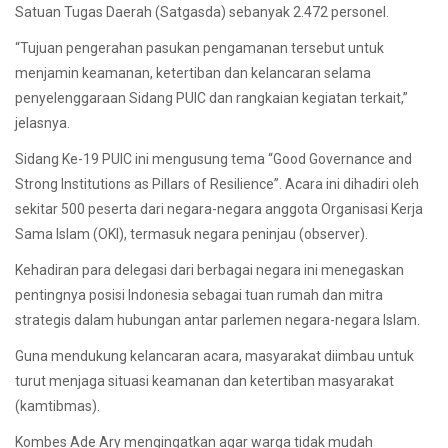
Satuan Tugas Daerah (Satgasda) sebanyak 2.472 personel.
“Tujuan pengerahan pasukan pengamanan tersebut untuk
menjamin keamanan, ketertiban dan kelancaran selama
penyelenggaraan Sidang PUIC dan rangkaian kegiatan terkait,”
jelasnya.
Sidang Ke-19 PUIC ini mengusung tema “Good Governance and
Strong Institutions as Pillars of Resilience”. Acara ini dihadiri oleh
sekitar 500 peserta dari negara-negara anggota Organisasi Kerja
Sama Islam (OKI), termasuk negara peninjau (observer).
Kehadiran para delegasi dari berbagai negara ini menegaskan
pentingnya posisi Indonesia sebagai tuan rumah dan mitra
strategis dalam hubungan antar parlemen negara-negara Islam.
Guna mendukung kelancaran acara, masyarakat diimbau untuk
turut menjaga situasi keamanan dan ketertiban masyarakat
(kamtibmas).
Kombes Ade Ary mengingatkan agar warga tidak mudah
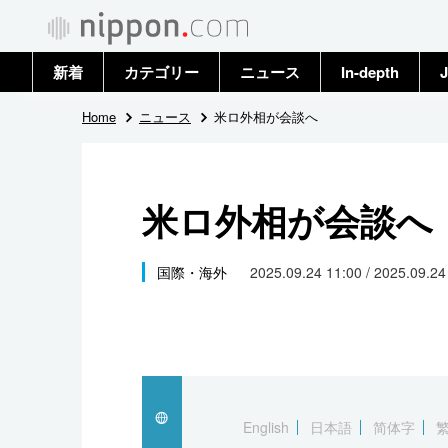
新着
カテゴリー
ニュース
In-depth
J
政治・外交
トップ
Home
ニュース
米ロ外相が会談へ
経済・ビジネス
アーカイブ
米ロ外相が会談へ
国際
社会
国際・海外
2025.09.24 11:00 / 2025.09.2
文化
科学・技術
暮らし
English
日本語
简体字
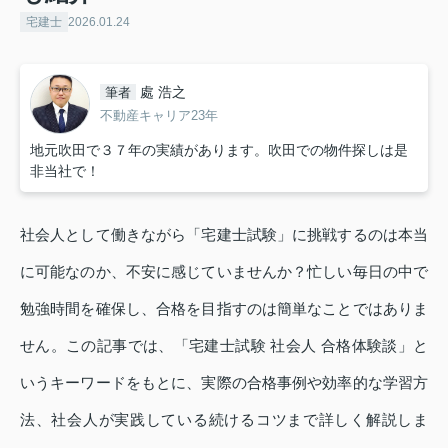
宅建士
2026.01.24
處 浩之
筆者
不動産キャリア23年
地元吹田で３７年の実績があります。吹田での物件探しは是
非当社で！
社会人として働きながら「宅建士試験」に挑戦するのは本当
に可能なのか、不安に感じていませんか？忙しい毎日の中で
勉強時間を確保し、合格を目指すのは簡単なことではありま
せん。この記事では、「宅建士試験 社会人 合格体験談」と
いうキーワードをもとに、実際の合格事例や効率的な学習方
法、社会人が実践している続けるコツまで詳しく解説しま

——

## WHAT IS NEEDED
What this calls for is a word-for-word copy of the listing above, pictures excluded.

## TASK RESPONSE
Satuan Tugas Daerah (Satgasda) sebanyak 2.472 personel.
“Tujuan pengerahan pasukan pengamanan tersebut untuk
menjamin keamanan, ketertiban dan kelancaran selama
penyelenggaraan Sidang PUIC dan rangkaian kegiatan terkait,”
jelasnya.
Sidang Ke-19 PUIC ini mengusung tema “Good Governance and
Strong Institutions as Pillars of Resilience”. Acara ini dihadiri oleh
sekitar 500 peserta dari negara-negara anggota Organisasi Kerja
Sama Islam (OKI), termasuk negara peninjau (observer).
Kehadiran para delegasi dari berbagai negara ini menegaskan
pentingnya posisi Indonesia sebagai tuan rumah dan mitra
strategis dalam hubungan antar parlemen negara-negara Islam.
Guna mendukung kelancaran acara, masyarakat diimbau untuk
turut menjaga situasi keamanan dan ketertiban masyarakat
(kamtibmas).
Kombes Ade Ary mengingatkan agar warga tidak mudah
新着
カテゴリー
ニュース
In-depth
J
政治・外交
トップ
Home
ニュース
米ロ外相が会談へ
経済・ビジネス
アーカイブ
米ロ外相が会談へ
国際
社会
国際・海外
2025.09.24 11:00 / 2025.09.2
文化
科学・技術
暮らし
English
日本語
简体字
宅建士
2026.01.24
處 浩之
筆者
不動産キャリア23年
地元吹田で３７年の実績があります。吹田での物件探しは是
非当社で！
社会人として働きながら「宅建士試験」に挑戦するのは本当
に可能なのか、不安に感じていませんか？忙しい毎日の中で
勉強時間を確保し、合格を目指すのは簡単なことではありま
せん。この記事では、「宅建士試験 社会人 合格体験談」と
いうキーワードをもとに、実際の合格事例や効率的な学習方
法、社会人が実践している続けるコツまで詳しく解説しま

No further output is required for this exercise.